Basically it’s instruction how to work with Tesseract solution but at least it doesn’t require to use outer libraries

```
static string CallBackGetHocr(System.Drawing.Image img)
        {
            string tmpFile = System.IO.Path.GetTempFileName();
            try
            {
                System.Drawing.Bitmap bmp = new System.Drawing.Bitmap(img);

                bmp.Save(tmpFile, System.Drawing.Imaging.ImageFormat.Bmp);
                string inputFile = string.Concat('"', tmpFile, '"');
                string outputFile = string.Concat('"', tmpFile, '"');
                string arguments = string.Concat(inputFile, " ", outputFile, " -l eng hocr");
                string tesseractProcessName = @"C:\Program Files\Tesseract-OCR\Tesseract.exe";

                System.Diagnostics.ProcessStartInfo psi =
                    new System.Diagnostics.ProcessStartInfo(tesseractProcessName, arguments)
                    {
                        UseShellExecute = true,
                        CreateNoWindow = true,
                        WindowStyle = System.Diagnostics.ProcessWindowStyle.Hidden,
                        WorkingDirectory = System.IO.Path.GetDirectoryName(tesseractProcessName)
                    };

                System.Diagnostics.Process p = new System.Diagnostics.Process
                {
                    StartInfo = psi
                };
                p.Start();
                p.WaitForExit();

                System.IO.StreamReader streamReader = new System.IO.StreamReader(tmpFile + ".hocr");
                string text = streamReader.ReadToEnd();
                streamReader.Close();

                return text;
            }
            finally
            {
                if (System.IO.File.Exists(tmpFile))
                    System.IO.File.Delete(tmpFile);
                if (System.IO.File.Exists(tmpFile + ".hocr"))
                    System.IO.File.Delete(tmpFile + ".hocr");
            }
        }
```

Hi team,

can you pls ask your team if we can use aspose to convert image to text. Since, we are using aspose lib for most of file operation.

Appreciate for help

@forasposeissues
Based on discussions it doesn’t seem that it will be implemented soon and in case I add feature task it may take very long time to be implemented so I would recommend to use solution I suggested

We cannot change the existing implementation. but, however can tweek the sample code to accept image and text if aspose provide solution.
This issue has low priority for us. We can wait for the solution. As we don’t want to go for outer library.

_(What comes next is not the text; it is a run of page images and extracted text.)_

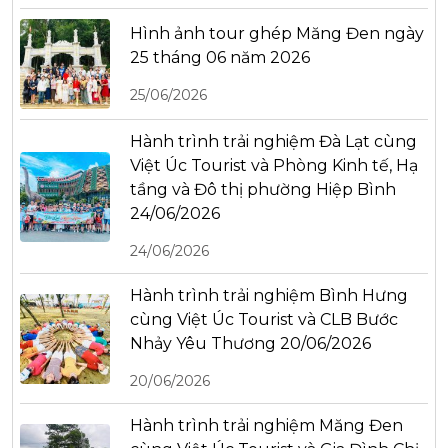
Hình ảnh tour ghép Măng Đen ngày
25 tháng 06 năm 2026
25/06/2026
Hành trình trải nghiệm Đà Lạt cùng
Việt Úc Tourist và Phòng Kinh tế, Hạ
tầng và Đô thị phường Hiệp Bình
24/06/2026
24/06/2026
Hành trình trải nghiệm Bình Hưng
cùng Việt Úc Tourist và CLB Bước
Nhảy Yêu Thương 20/06/2026
20/06/2026
Hành trình trải nghiệm Măng Đen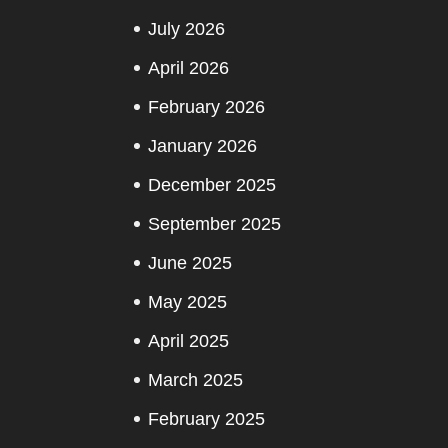
July 2026
April 2026
February 2026
January 2026
December 2025
September 2025
June 2025
May 2025
April 2025
March 2025
February 2025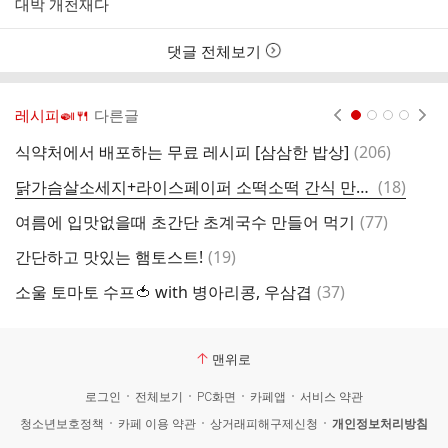
대박 개천재다
자
시
간
댓글 전체보기
레시피🍛🍴
다른글
현재페이지 1
2
3
4
댓
식약처에서 배포하는 무료 레시피 [삼삼한 밥상]
(
206
)
글
댓
닭가슴살소세지+라이스페이퍼 소떡소떡 간식 만들기
(
18
)
글
댓
여름에 입맛없을때 초간단 초계국수 만들어 먹기
(
77
)
글
댓
간단하고 맛있는 햄토스트!
(
19
)
글
댓
소울 토마토 수프🍅 with 병아리콩, 우삼겹
(
37
)
K
글
맨위로
로그인
전체보기
PC화면
카페앱
서비스 약관
청소년보호정책
카페 이용 약관
상거래피해구제신청
개인정보처리방침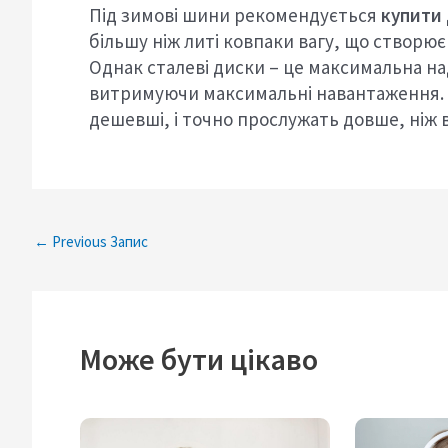
Під зимові шини рекомендується
купити
більшу ніж литі ковпаки вагу, що створює
Однак сталеві диски – це максимальна над
витримуючи максимальні навантаження. 
дешевші, і точно прослужать довше, ніж 
←
Previous Запис
Може бути цікаво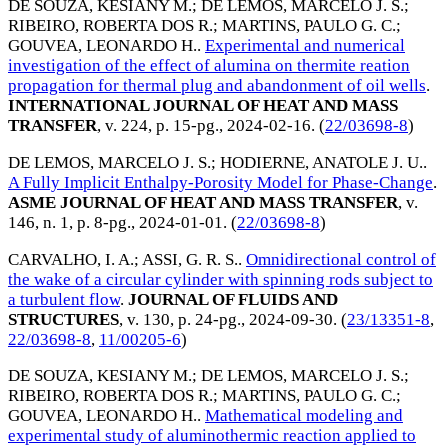
DE SOUZA, KESIANY M.
;
DE LEMOS, MARCELO J. S.
;
RIBEIRO, ROBERTA DOS R.
;
MARTINS, PAULO G. C.
;
GOUVEA, LEONARDO H.
.
Experimental and numerical
investigation of the effect of alumina on thermite reation
propagation for thermal plug and abandonment of oil wells
.
INTERNATIONAL JOURNAL OF HEAT AND MASS
TRANSFER
, v. 224, p. 15-pg.,
2024-02-16
. (
22/03698-8
)
DE LEMOS, MARCELO J. S.
;
HODIERNE, ANATOLE J. U.
.
A Fully Implicit Enthalpy-Porosity Model for Phase-Change
.
ASME JOURNAL OF HEAT AND MASS TRANSFER
, v.
146, n. 1, p. 8-pg.,
2024-01-01
. (
22/03698-8
)
CARVALHO, I. A.
;
ASSI, G. R. S.
.
Omnidirectional control of
the wake of a circular cylinder with spinning rods subject to
a turbulent flow
.
JOURNAL OF FLUIDS AND
STRUCTURES
, v. 130, p. 24-pg.,
2024-09-30
. (
23/13351-8
,
22/03698-8
,
11/00205-6
)
DE SOUZA, KESIANY M.
;
DE LEMOS, MARCELO J. S.
;
RIBEIRO, ROBERTA DOS R.
;
MARTINS, PAULO G. C.
;
GOUVEA, LEONARDO H.
.
Mathematical modeling and
experimental study of aluminothermic reaction applied to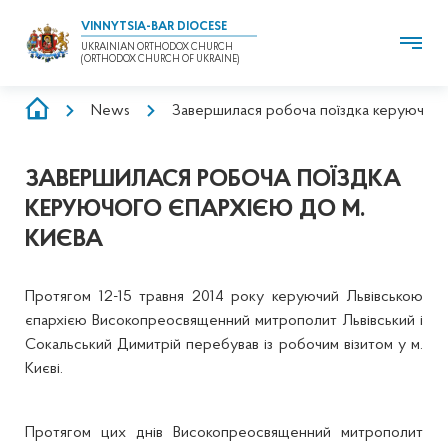
VINNYTSIA-BAR DIOCESE
UKRAINIAN ORTHODOX CHURCH
(ORTHODOX CHURCH OF UKRAINE)
BREADCRUMB
News
Завершилася робоча поїздка керуючого 
ЗАВЕРШИЛАСЯ РОБОЧА ПОЇЗДКА
КЕРУЮЧОГО ЄПАРХІЄЮ ДО М.
КИЄВА
Протягом 12-15 травня 2014 року керуючий Львівською
єпархією Високопреосвященний митрополит Львівський і
Сокальський Димитрій перебував із робочим візитом у м.
Києві.
Протягом цих днів Високопреосвященний митрополит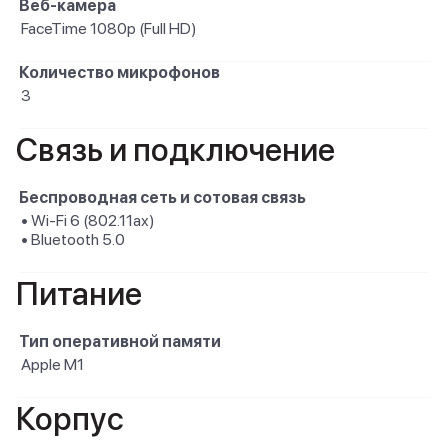
Веб-камера
FaceTime 1080p (Full HD)
Количество микрофонов
3
Связь и подключение
Беспроводная сеть и сотовая связь
• Wi-Fi 6 (802.11ax)
• Bluetooth 5.0
Питание
Тип оперативной памяти
Apple M1
Корпус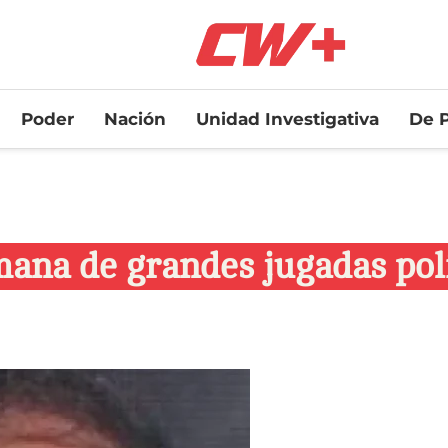
Poder
Nación
Unidad Investigativa
De P
ana de grandes jugadas polí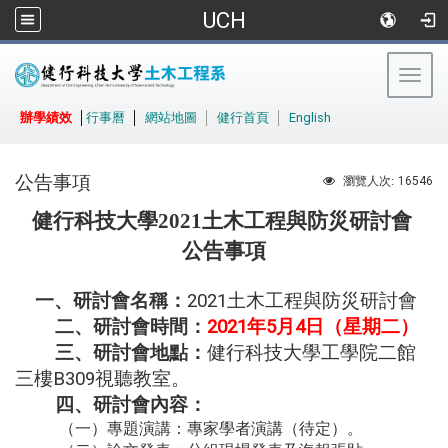
UCH
Togg
navig
:::
辦學績效
│
行事曆
│
網站地圖
│
健行首頁
│
English
公告事項
16546
瀏覽人次:
健行科技大學
2021
土木工程與防災研討會
公告事項
一、研討會名稱：
2021
土木工程與防災研討會
二、研討會時間：
2021
年
5
月
4
日（星期
二
）
三、研討會地點：
健行科技大學工學院二館
三樓
B309
視聽教室。
四、研討會內容：
（一）專題演講：專家學者演講（待定）。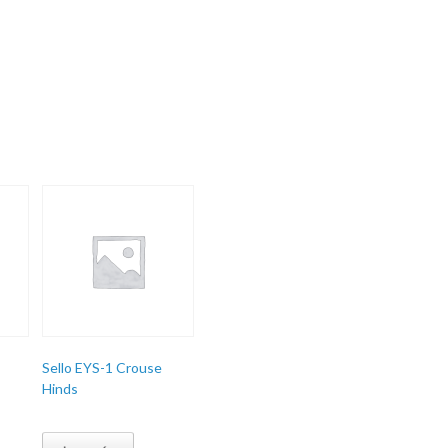
Sello EYS-1 Crouse
Hinds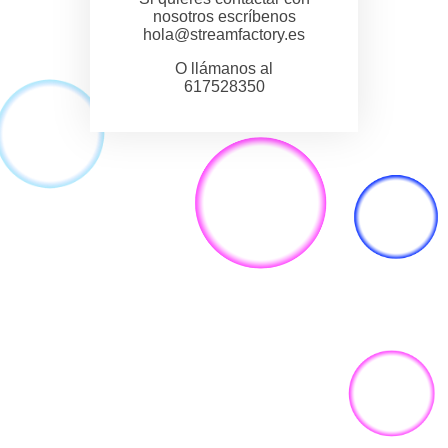
nosotros escríbenos
hola@streamfactory.es
O llámanos al
617528350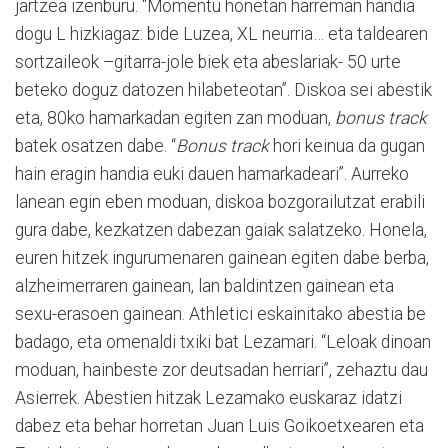
jartzea izenburu. “Momentu honetan harreman handia
dogu L hizkiagaz: bide Luzea, XL neurria… eta taldearen
sortzaileok –gitarra-jole biek eta abeslariak- 50 urte
beteko doguz datozen hilabeteotan”. Diskoa sei abestik
eta, 80ko hamarkadan egiten zan moduan,
bonus track
batek osatzen dabe. “
Bonus track
hori keinua da gugan
hain eragin handia euki dauen hamarkadeari”. Aurreko
lanean egin eben moduan, diskoa bozgorailutzat erabili
gura dabe, kezkatzen dabezan gaiak salatzeko. Honela,
euren hitzek ingurumenaren gainean egiten dabe berba,
alzheimerraren gainean, lan baldintzen gainean eta
sexu-erasoen gainean. Athletici eskainitako abestia be
badago, eta omenaldi txiki bat Lezamari. “Leloak dinoan
moduan, hainbeste zor deutsadan herriari”, zehaztu dau
Asierrek. Abestien hitzak Lezamako euskaraz idatzi
dabez eta behar horretan Juan Luis Goikoetxearen eta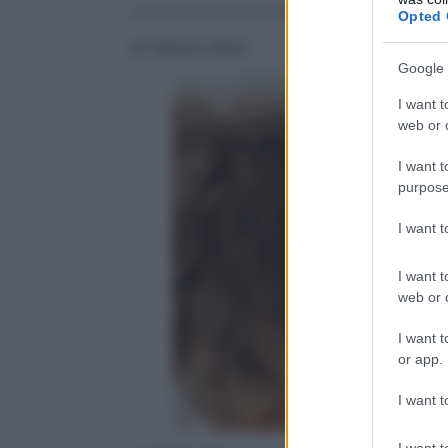
Opted 
di Serena Allevi
Google 
I want t
web or d
I want t
purpose
I want 
I want t
web or d
I want t
or app.
I want t
I want t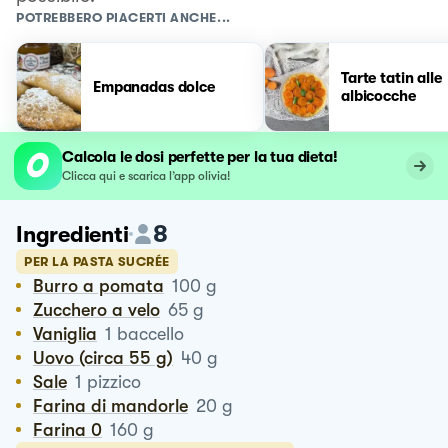
POTREBBERO PIACERTI ANCHE...
Tarte tatin alle
Empanadas dolce
albicocche
Calcola le dosi perfette per la tua dieta!
Clicca qui e scarica l’app olivia!
8
Ingredienti
PER LA PASTA SUCRÉE
Burro a pomata
100
g
Zucchero a velo
65
g
Vaniglia
1
baccello
Uovo (circa 55 g)
40
g
Sale
1
pizzico
Farina di mandorle
20
g
Farina 0
160
g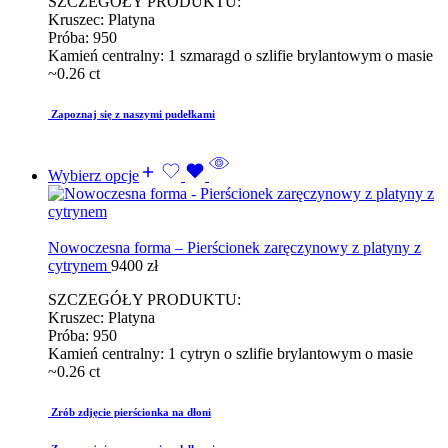
SZCZEGÓŁY PRODUKTU:
Kruszec: Platyna
Próba: 950
Kamień centralny: 1 szmaragd o szlifie brylantowym o masie
~0.26 ct
Zapoznaj się z naszymi pudełkami
Wybierz opcje
Nowoczesna forma – Pierścionek zaręczynowy z platyny z
cytrynem
9400
zł
SZCZEGÓŁY PRODUKTU:
Kruszec: Platyna
Próba: 950
Kamień centralny: 1 cytryn o szlifie brylantowym o masie
~0.26 ct
Zrób zdjęcie pierścionka na dłoni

TextAbsorber textAbsorber = new TextAbsorber(new TextExtractionOptions(TextExtractionOptions.TextFormattingMode.Raw));
textAbsorber.visit(pdfDocument);
String pdfText = textAbsorber.getText();

Please help to open the Ticket for the same.

1 Like

@forasposeissues
We have opened the following new ticket(s) in our internal issue tracking system and will deliver their fixes according to the terms mentioned in Free Support Policies.

Issue ID(s): PDFNET-58807

You can obtain Paid Support Services if you need support on a priority basis, along with the direct access to our Paid Support management team.